"Mengapa tiba-tiba kau ingin bertanya tentang mereka?" Noura menatapku aneh.
"Tidak apa-apa. Sebenarnya begini, aku berkenalan dengan seseorang di sekolah musik La Vita. Dia seorang pengajar di kelas biola. Dia pernah tampil di atas panggung waktu acara pembukaan dan penutupan lomba aransemen lagu yang kuikuti bersama murid-muridku. Permainan biolanya sangat bagus. Dia membawakan lagu klasik opera dengan sangat memukau. Dia bernama Jordan Winhern. Aku berusaha menebak-nebak. Mengapa nama belakangnya sama dengan nama tetanggamu itu. Apa jangan-jangan mereka masih ada hubungan?"
"Keluarga Winhern sudah meninggalkan negara ini setahun setelah peristiwa Gedoran terjadi. Saat itu, terjadi peristiwa yang menakutkan di sini. Beberapa keluarga Belanda mendapat ancaman dan teror. Tidak sedikit dari mereka yang tewas."

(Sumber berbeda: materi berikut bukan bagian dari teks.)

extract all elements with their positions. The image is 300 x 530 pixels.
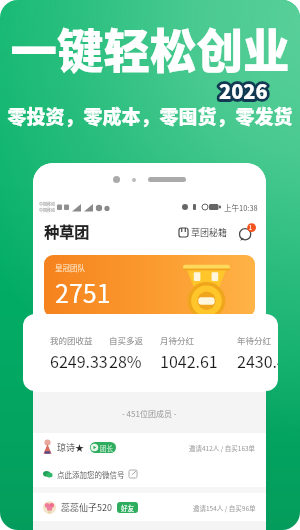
staticText: 种草团 (44, 221, 90, 243)
button[interactable]: 月待分红 (160, 334, 218, 372)
staticText: 6249.33 (50, 349, 108, 372)
button[interactable]: 皇冠团队 (44, 255, 255, 317)
staticText: 皇冠团队 (55, 262, 85, 273)
staticText: 中国移动 (39, 207, 55, 213)
button[interactable]: 琼诗★ (43, 433, 256, 461)
staticText: 上午10:38 (224, 202, 258, 213)
staticText: 邀请154人 / 自买96单 (193, 503, 256, 512)
button[interactable]: 我的团收益 (50, 334, 108, 372)
staticText: 月待分红 (160, 334, 195, 346)
staticText: 点此添加您的微信号 (57, 469, 125, 480)
button[interactable]: 团长 (90, 442, 116, 453)
staticText: 2751 (55, 274, 111, 310)
staticText: 蕊蕊仙子520 (61, 501, 112, 514)
staticText: 我的团收益 (50, 334, 93, 346)
staticText: 草团秘籍 (191, 226, 228, 239)
button[interactable]: 自买多返 (109, 334, 144, 372)
staticText: 琼诗★ (57, 441, 85, 454)
button[interactable]: 蕊蕊仙子520 (43, 493, 256, 521)
staticText: 邀请412人 / 自买163单 (189, 443, 256, 452)
staticText: 团长 (100, 443, 113, 452)
staticText: 一键轻松创业 (0, 14, 300, 81)
staticText: 2430.44 (237, 349, 278, 372)
staticText: 1042.61 (160, 349, 218, 372)
button[interactable]: 点此添加您的微信号 (43, 461, 256, 487)
staticText: 好友 (121, 503, 134, 512)
staticText: 年待分红 (237, 334, 272, 346)
staticText: 自买多返 (109, 334, 144, 346)
staticText: 2026 (219, 76, 268, 105)
staticText: 28% (109, 349, 142, 372)
staticText: 零投资，零成本，零囤货，零发货 (0, 102, 300, 130)
button[interactable]: Messages (238, 224, 255, 241)
staticText: 中国移动 (39, 201, 55, 207)
staticText: 2026 (219, 76, 268, 105)
staticText: 1 (249, 224, 253, 232)
button[interactable]: 年待分红 (237, 334, 278, 372)
staticText: - 451位团成员 - (122, 408, 177, 420)
button[interactable]: 草团秘籍 (177, 222, 230, 243)
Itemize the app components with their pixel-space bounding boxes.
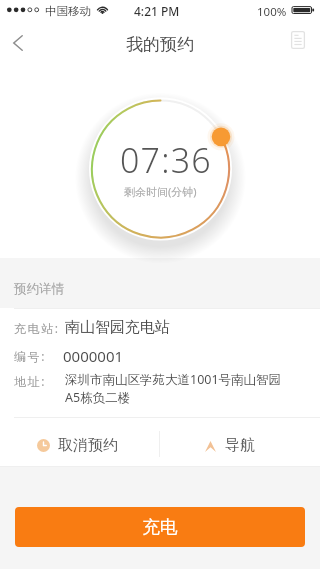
staticText: 0000001 (63, 346, 124, 366)
button[interactable]: 导航 (160, 418, 320, 467)
staticText: 深圳市南山区学苑大道1001号南山智园A5栋负二楼 (65, 371, 293, 406)
staticText: 4:21 PM (134, 3, 180, 19)
button[interactable]: 充电 (15, 507, 305, 547)
staticText: 取消预约 (58, 436, 118, 455)
staticText: 充电 (142, 516, 178, 539)
staticText: 导航 (225, 436, 255, 455)
staticText: 充电站: (14, 320, 60, 336)
button[interactable]: Order list (283, 29, 313, 59)
staticText: 编号: (14, 348, 47, 364)
staticText: 我的预约 (126, 34, 194, 55)
button[interactable]: Back (1, 27, 35, 61)
staticText: 100% (257, 4, 287, 20)
staticText: 剩余时间(分钟) (124, 184, 197, 199)
staticText: 07:36 (120, 137, 212, 183)
staticText: 地址: (14, 373, 47, 389)
button[interactable]: 取消预约 (0, 418, 160, 467)
staticText: 中国移动 (45, 4, 91, 18)
staticText: 预约详情 (14, 281, 64, 297)
staticText: 南山智园充电站 (65, 318, 170, 337)
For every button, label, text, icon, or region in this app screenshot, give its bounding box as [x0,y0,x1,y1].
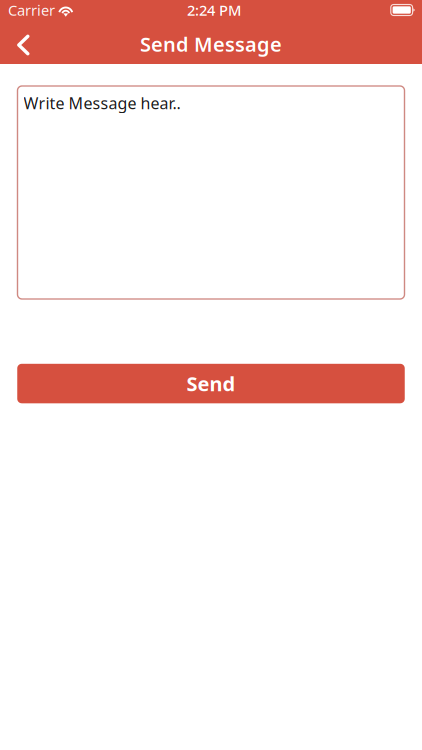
button[interactable]: Send [17,364,405,403]
staticText: 2:24 PM [187,0,241,20]
staticText: Write Message hear.. [24,92,180,114]
button[interactable]: Write Message hear.. [18,86,404,299]
staticText: Carrier [8,0,55,20]
button[interactable]: Back [0,24,46,66]
staticText: Send Message [140,31,282,57]
staticText: Send [186,370,236,397]
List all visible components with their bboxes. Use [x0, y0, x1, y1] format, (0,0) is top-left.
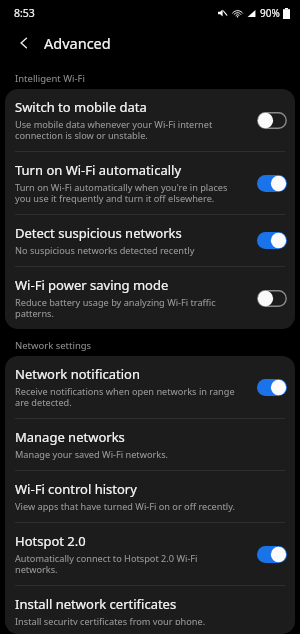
button[interactable]: Switch to mobile data: [5, 89, 295, 151]
staticText: Advanced: [44, 33, 111, 53]
staticText: Manage your saved Wi-Fi networks.: [15, 448, 169, 461]
staticText: View apps that have turned Wi-Fi on or o…: [15, 500, 235, 513]
button[interactable]: Toggle on: [257, 232, 287, 249]
staticText: Network notification: [15, 365, 140, 383]
button[interactable]: Toggle on: [257, 546, 287, 563]
staticText: 90%: [260, 6, 280, 20]
button[interactable]: Install network certificates: [5, 586, 295, 634]
staticText: Turn on Wi-Fi automatically when you're …: [15, 181, 228, 205]
staticText: Receive notifications when open networks…: [15, 385, 235, 409]
staticText: Install network certificates: [15, 595, 177, 613]
staticText: Reduce battery usage by analyzing Wi-Fi …: [15, 296, 216, 320]
staticText: Hotspot 2.0: [15, 532, 86, 550]
button[interactable]: Toggle on: [257, 175, 287, 192]
button[interactable]: Turn on Wi-Fi automatically: [5, 152, 295, 214]
button[interactable]: Back: [12, 31, 36, 55]
staticText: Wi-Fi control history: [15, 480, 137, 498]
staticText: Automatically connect to Hotspot 2.0 Wi-…: [15, 552, 198, 576]
staticText: Network settings: [15, 339, 92, 352]
button[interactable]: Wi-Fi power saving mode: [5, 267, 295, 329]
staticText: Switch to mobile data: [15, 98, 147, 116]
staticText: Detect suspicious networks: [15, 224, 182, 242]
staticText: Intelligent Wi-Fi: [15, 72, 85, 85]
button[interactable]: Toggle off: [257, 290, 287, 307]
button[interactable]: Network notification: [5, 356, 295, 418]
staticText: Use mobile data whenever your Wi-Fi inte…: [15, 118, 213, 142]
button[interactable]: Manage networks: [5, 419, 295, 470]
staticText: Wi-Fi power saving mode: [15, 276, 169, 294]
staticText: No suspicious networks detected recently: [15, 244, 195, 257]
staticText: Turn on Wi-Fi automatically: [15, 161, 182, 179]
button[interactable]: Detect suspicious networks: [5, 215, 295, 266]
button[interactable]: Toggle on: [257, 379, 287, 396]
button[interactable]: Wi-Fi control history: [5, 471, 295, 522]
button[interactable]: Toggle off: [257, 112, 287, 129]
staticText: 8:53: [14, 6, 35, 20]
button[interactable]: Hotspot 2.0: [5, 523, 295, 585]
staticText: Install security certificates from your …: [15, 615, 206, 625]
staticText: Manage networks: [15, 428, 125, 446]
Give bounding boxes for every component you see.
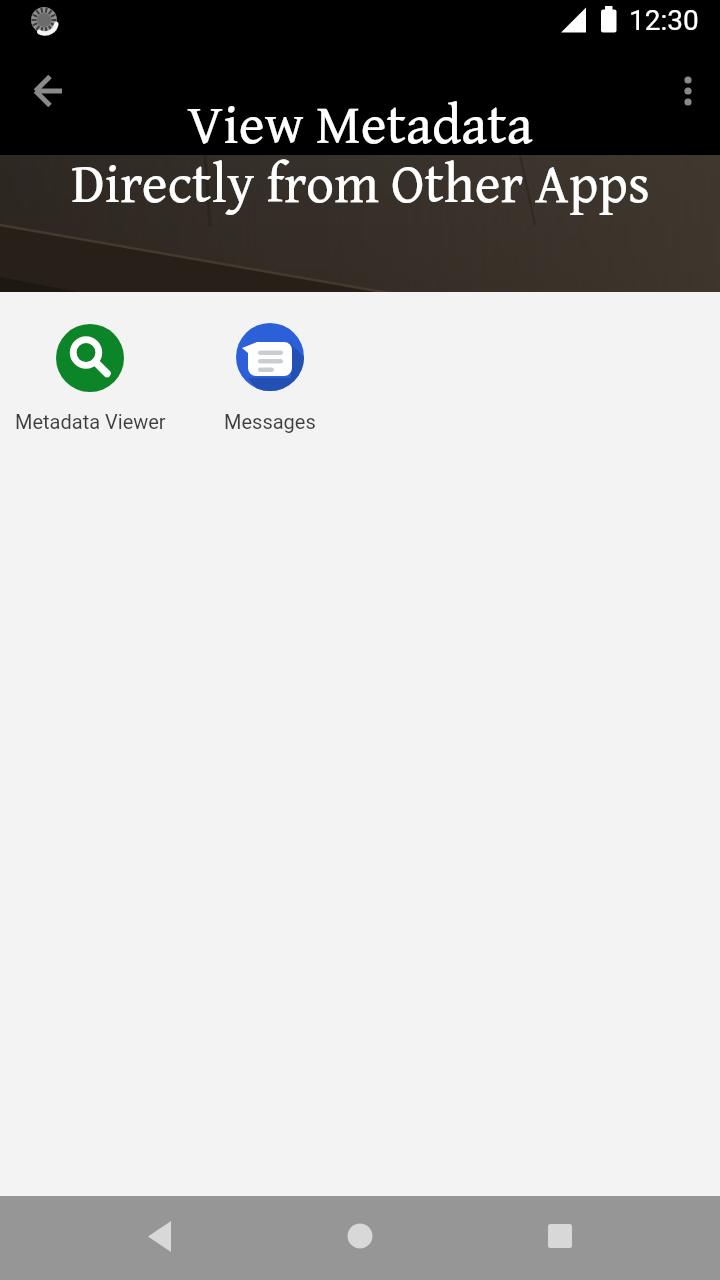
staticText: Directly from Other Apps (71, 142, 650, 223)
button[interactable] (21, 63, 77, 119)
button[interactable] (336, 1212, 384, 1260)
button[interactable]: Metadata Viewer (0, 310, 180, 440)
button[interactable] (536, 1212, 584, 1260)
button[interactable] (136, 1212, 184, 1260)
staticText: 12:30 (629, 4, 699, 37)
staticText: Metadata Viewer (15, 410, 166, 433)
button[interactable] (664, 67, 712, 115)
button[interactable]: Messages (180, 310, 360, 440)
staticText: Messages (224, 410, 316, 433)
staticText: View Metadata (187, 83, 533, 164)
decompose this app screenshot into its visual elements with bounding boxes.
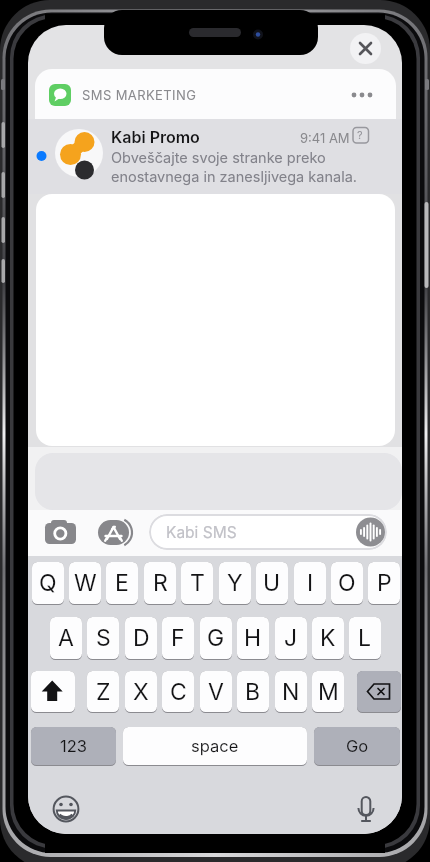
button[interactable]: M [312,671,344,712]
button[interactable] [368,789,396,817]
staticText: H [244,624,262,652]
staticText: D [133,624,150,652]
staticText: A [58,624,74,652]
button[interactable] [35,69,396,119]
staticText: M [318,678,339,706]
staticText: SMS MARKETING [82,87,197,103]
staticText: W [74,569,97,597]
button[interactable]: P [368,562,400,604]
button[interactable]: D [125,617,157,659]
staticText: B [245,678,261,706]
staticText: P [377,569,392,597]
staticText: X [133,678,149,706]
button[interactable]: Y [219,562,251,604]
button[interactable]: L [349,617,381,659]
button[interactable]: C [162,671,194,712]
button[interactable]: space [123,727,307,765]
staticText: T [190,569,205,597]
staticText: Q [39,569,57,597]
button[interactable]: Z [87,671,119,712]
button[interactable]: X [125,671,157,712]
button[interactable]: U [256,562,288,604]
staticText: 123 [60,736,87,756]
staticText: C [170,678,187,706]
button[interactable] [356,517,386,547]
button[interactable]: H [237,617,269,659]
staticText: F [171,624,185,652]
button[interactable]: I [294,562,326,604]
button[interactable]: V [200,671,232,712]
button[interactable] [99,515,133,549]
button[interactable] [28,119,402,194]
button[interactable]: W [69,562,101,604]
button[interactable]: F [162,617,194,659]
button[interactable]: K [312,617,344,659]
button[interactable] [350,33,381,64]
button[interactable]: B [237,671,269,712]
staticText: I [307,569,314,597]
button[interactable]: J [275,617,307,659]
button[interactable]: 123 [31,727,116,765]
button[interactable] [357,671,401,712]
button[interactable] [31,671,75,712]
staticText: O [338,569,356,597]
button[interactable]: T [181,562,213,604]
staticText: N [282,678,300,706]
staticText: E [115,569,129,597]
staticText: enostavnega in zanesljivega kanala. [111,168,357,186]
button[interactable] [46,519,80,547]
staticText: K [320,624,336,652]
button[interactable]: R [144,562,176,604]
button[interactable]: Q [32,562,64,604]
button[interactable]: S [87,617,119,659]
staticText: Kabi Promo [111,127,200,146]
staticText: R [153,569,168,597]
staticText: U [263,569,281,597]
button[interactable] [46,791,74,819]
staticText: Go [346,736,369,756]
button[interactable]: G [200,617,232,659]
button[interactable]: E [106,562,138,604]
staticText: J [284,624,298,652]
button[interactable]: O [331,562,363,604]
staticText: Kabi SMS [166,523,237,542]
staticText: space [191,736,239,756]
button[interactable]: N [275,671,307,712]
button[interactable]: A [50,617,82,659]
staticText: L [358,624,372,652]
staticText: S [96,624,111,652]
button[interactable] [149,514,387,550]
button[interactable]: Go [314,727,400,765]
staticText: Obveščajte svoje stranke preko [111,149,326,167]
staticText: V [208,678,224,706]
staticText: 9:41 AM [300,130,350,146]
staticText: ? [357,128,363,141]
staticText: Z [96,678,111,706]
staticText: G [207,624,225,652]
staticText: Y [227,569,243,597]
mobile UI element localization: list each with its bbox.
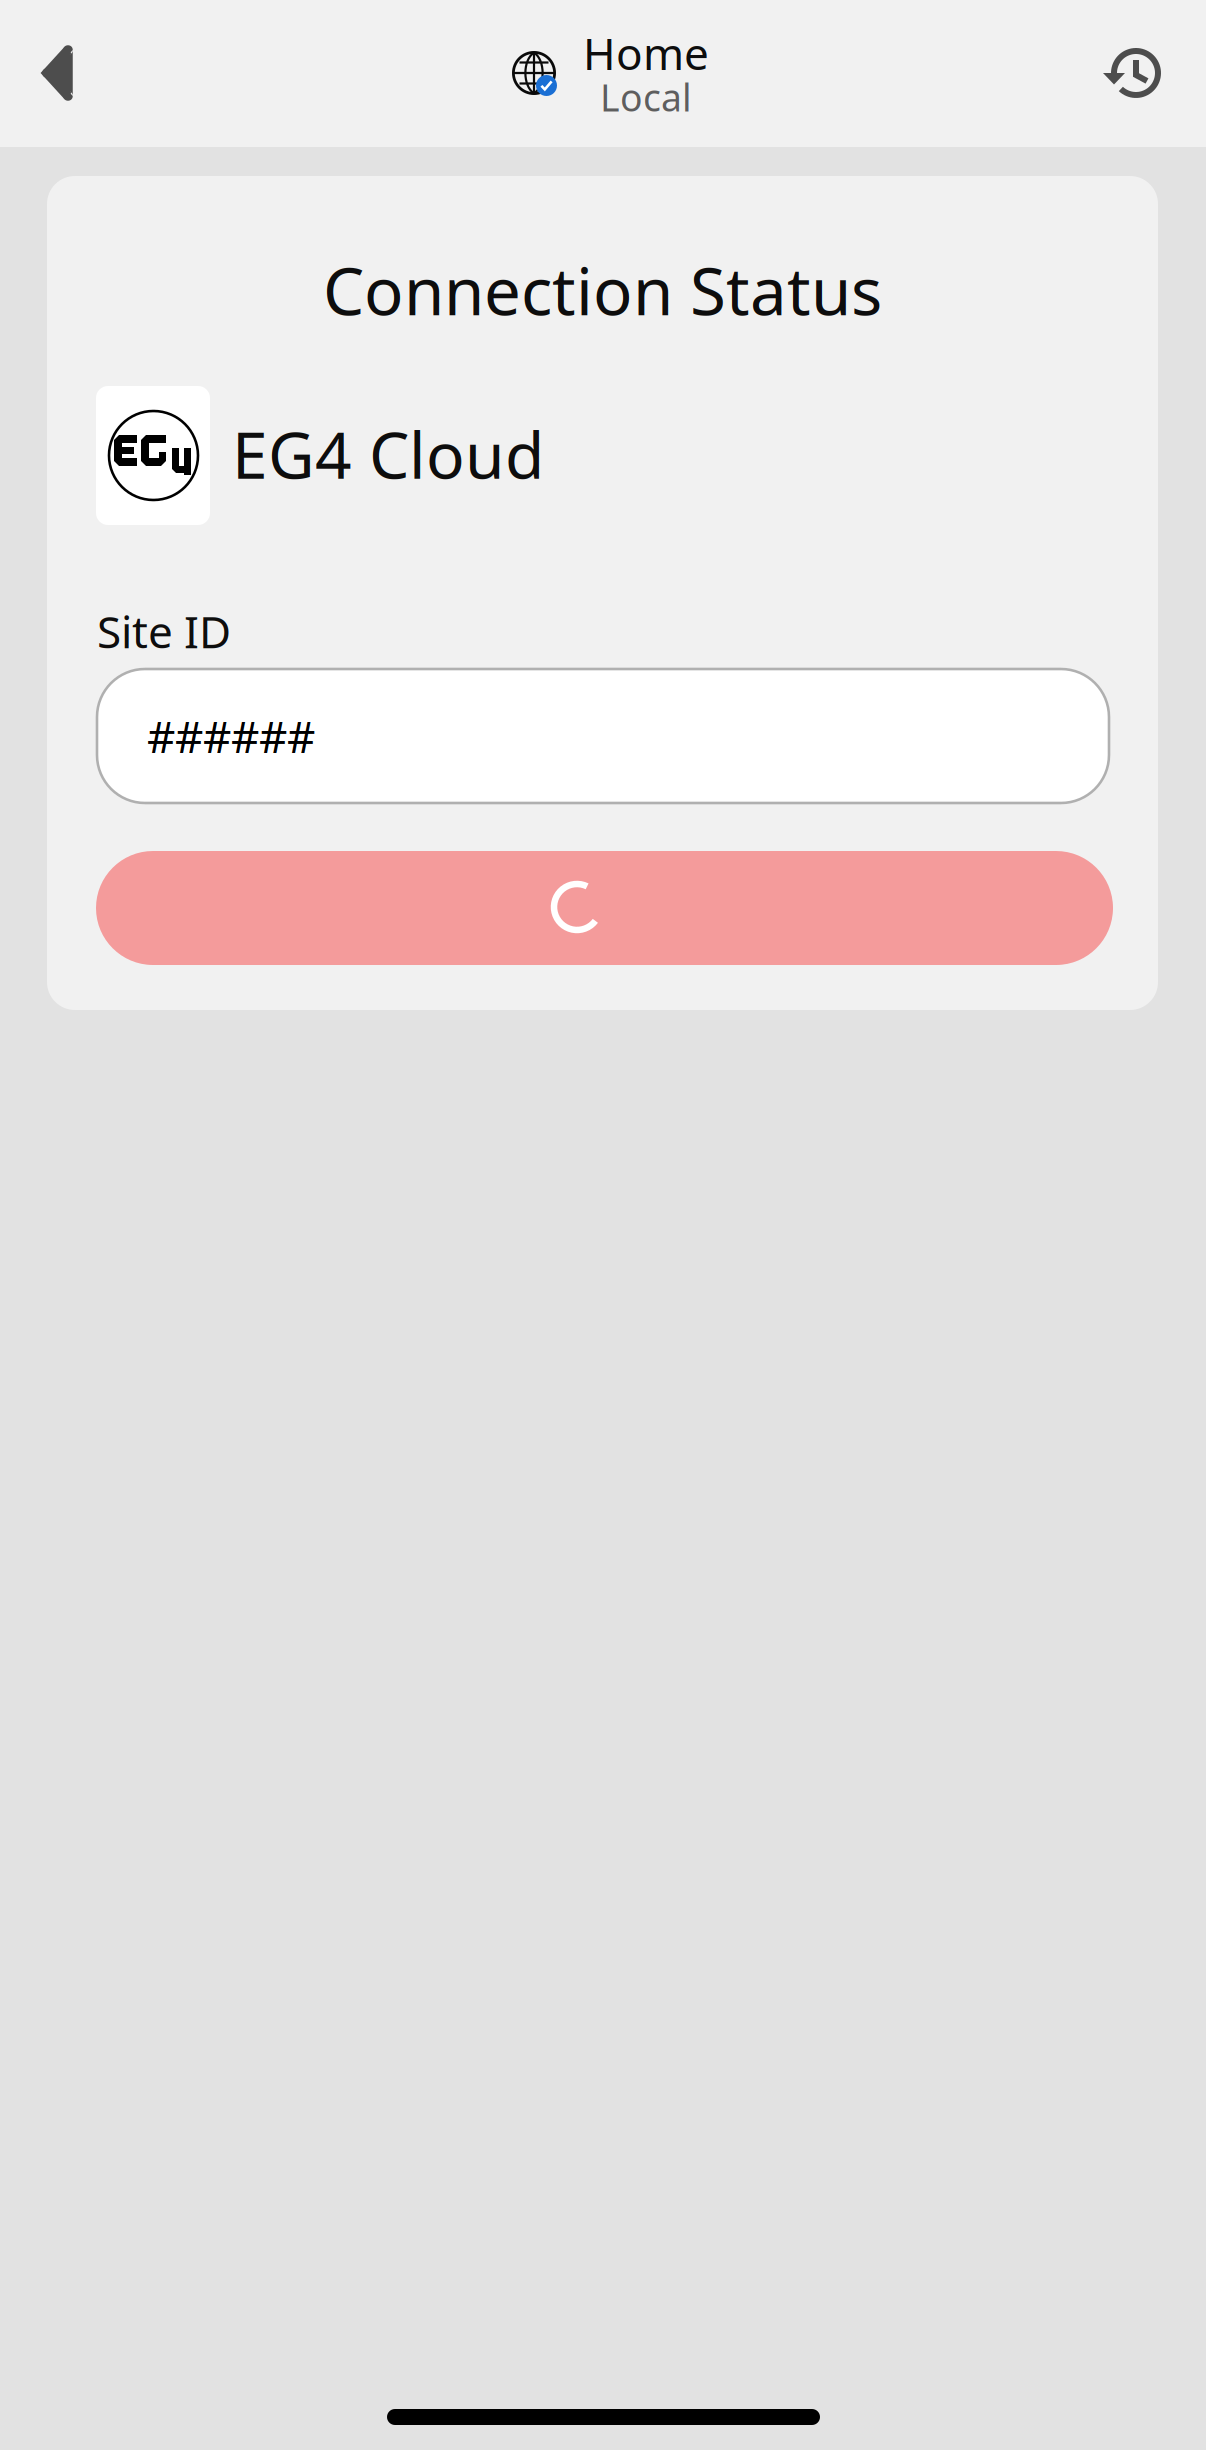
staticText: Site ID: [97, 602, 231, 660]
button[interactable]: History: [1096, 0, 1206, 147]
button[interactable]: Back: [0, 0, 110, 147]
button[interactable]: Connecting: [96, 851, 1113, 965]
button[interactable]: ######: [97, 669, 1109, 803]
staticText: Home: [583, 24, 709, 82]
staticText: EG4 Cloud: [232, 412, 544, 496]
staticText: Local: [600, 72, 692, 122]
staticText: Connection Status: [323, 247, 882, 333]
staticText: ######: [147, 707, 315, 765]
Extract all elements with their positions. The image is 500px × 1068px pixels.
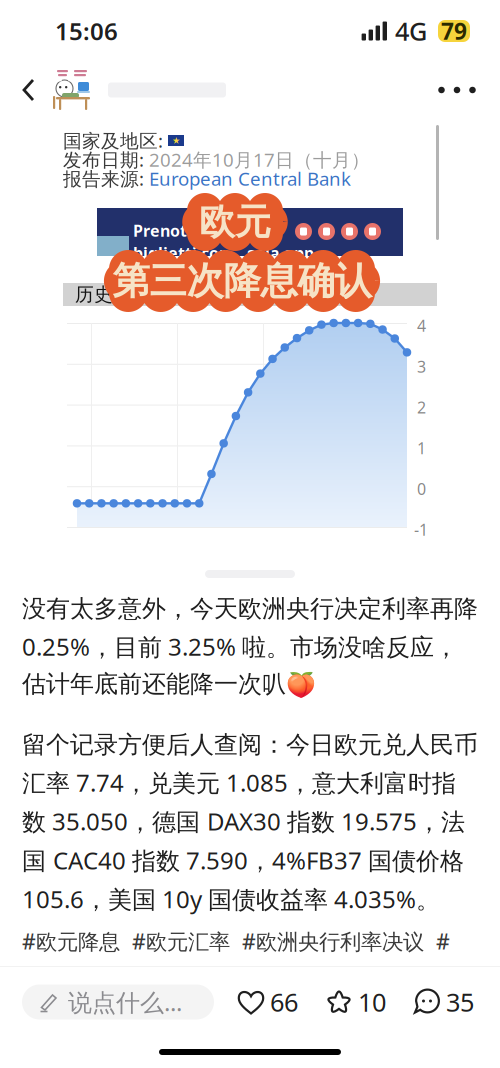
staticText: 没有太多意外，今天欧洲央行决定利率再降0.25%，目前 3.25% 啦。市场没啥… [22,594,478,699]
button[interactable]: More options [430,68,484,112]
staticText: -1 [414,519,428,540]
staticText: 2024年10月17日（十月） [149,147,370,172]
button[interactable]: 10 [321,985,390,1019]
staticText: 10 [358,985,386,1019]
staticText: 留个记录方便后人查阅：今日欧元兑人民币汇率 7.74，兑美元 1.085，意大利… [22,730,478,915]
staticText: #欧元降息 #欧元汇率 #欧洲央行利率决议 # [22,927,450,955]
staticText: biglietti con …sola app [133,242,314,263]
staticText: 说点什么... [68,986,182,1018]
staticText: 报告来源: [63,166,149,191]
staticText: 3 [417,356,426,377]
staticText: 35 [446,985,474,1019]
staticText: 79 [441,16,467,46]
staticText: 国家及地区: [63,128,168,153]
staticText: 4 [417,315,426,336]
button[interactable]: Back [12,68,46,112]
staticText: 第三次降息确认 [112,258,372,304]
staticText: 历史 [75,283,113,306]
staticText: 2 [417,397,426,418]
button[interactable]: 35 [409,985,478,1019]
staticText: 0 [417,478,426,499]
staticText: 1 [417,437,426,459]
staticText: European Central Bank [149,166,351,191]
staticText: 4G [395,14,427,48]
staticText: ★ [172,135,180,146]
button[interactable]: 说点什么... [22,984,214,1020]
staticText: 欧元 [199,200,271,244]
staticText: 发布日期: [63,147,149,172]
button[interactable]: 66 [233,985,302,1019]
staticText: 15:06 [55,15,118,47]
staticText: Prenota tu… [133,220,232,241]
staticText: 66 [270,985,298,1019]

"Peristiwa Gedoran?" tanyaku.
"Ya. Aku belum sempat bercerita padamu. Setelah kematian Frankie, anak kedua mereka akibat ditembak tentara Nippon, keluarga Winhern kembali ke Holland. Mereka menetap di sana cukup lama sampai situasi benar-benar aman. Barulah setelah Indonesia merdeka, mereka sekeluarga kembali lagi ke sini. Mereka punya beberapa aset di sini, berupa tanah dan perkebunan.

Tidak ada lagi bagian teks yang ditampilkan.